Chapter 7 is the first of three chapters that begins section 3 on the topic of Google. In it, Sweet demonstrates the ultimate difference between how a Googler and Gutenberger responds to information. The latter has tended to focus on information as facts to be attained with sometimes little practical import. While Googlers, who have instant access to a vast array of information from all over the world, far more than ever before, emphasize not the power of information as an abstract category, but power with purpose. That is, they focus on the usefulness and possibilities that information presents. Their ability to adapt to constant change (“For Googlers, change is life” – pg. 92), coupled with their access to global knowledge, makes them the great hope for the world, as visionaries and agents of change for good. For Googlers, information is doing, and abstraction is being replaced with action. Doesn’t this seem to reflect Jesus’ style and purpose of communicating?
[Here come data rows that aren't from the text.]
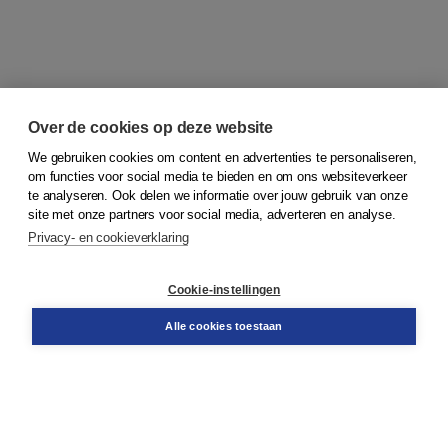
Over de cookies op deze website
We gebruiken cookies om content en advertenties te personaliseren,
om functies voor social media te bieden en om ons websiteverkeer
© 2026
Koninklijke Boom uitgevers
te analyseren. Ook delen we informatie over jouw gebruik van onze
site met onze partners voor social media, adverteren en analyse.
Privacy- en cookieverklaring
Klantenservice
Cookie-instellingen
Support
Bestellen
Alle cookies toestaan
​Retourneren
Docentenservice
Contact
Over Boom NT2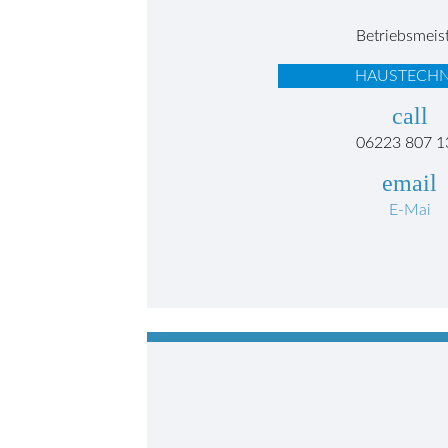
Betriebsmeis
HAUSTECHN
call
06223 807 1
email
E-Mai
Yet, as important as words are to the TGIF generation (they do, after all, text on an almost constant basis), their methods of communication and learning don’t end with words. Have you ever heard the phrase, “A picture is worth a thousand words”? All Googlers may not be familiar with the it, but they certainly do believe and utilize the truth value within it. In fact, text and image hold equal significance. However, rather than viewing images in abstraction, they look for the usefulness within it. They ask questions like – What does this picture communicate? What other images come to mind when you see it? What value does this image have for life? What impact does it elicit?
For example, what does this picture mean to you? What lessons have we learned from it? What stories emerge from it?
So it is with the Googler generation. Pictures, images, sculptures, and paintings all have the power of communication. They can be highly emotive, like the frame above, and bring with it not only a flood of information, but also life lessons that bring positive change. It is a sermon without words.
Googlers are a contemporary version of an ancient picture-language culture like the Mayans. Each image tells a story with meaning, referencing the stories of the past. Here is a picture I took a few weeks ago during a visit to Chichen Itza, a Mayan site in the Yucatan peninsula of Mexico. Notice the use of image as a means of telling, and re-telling, a story with meaning.
In this way, as Sweet contends, “storytelling links the premodern world with the TGIF culture, and vice versa. Image, metaphor, and paradox carried the day before the arrival of written language, and long before movable type.”
Through story, text and image, Googlers use the information superhighway as a means of communicating ideas that can change the world for good. As Sweet points out, this is not to say that they have “perfected the art,” but they can still be the conduits of positive progression and change.
For the Google generation, knowledge is power, but the power to change.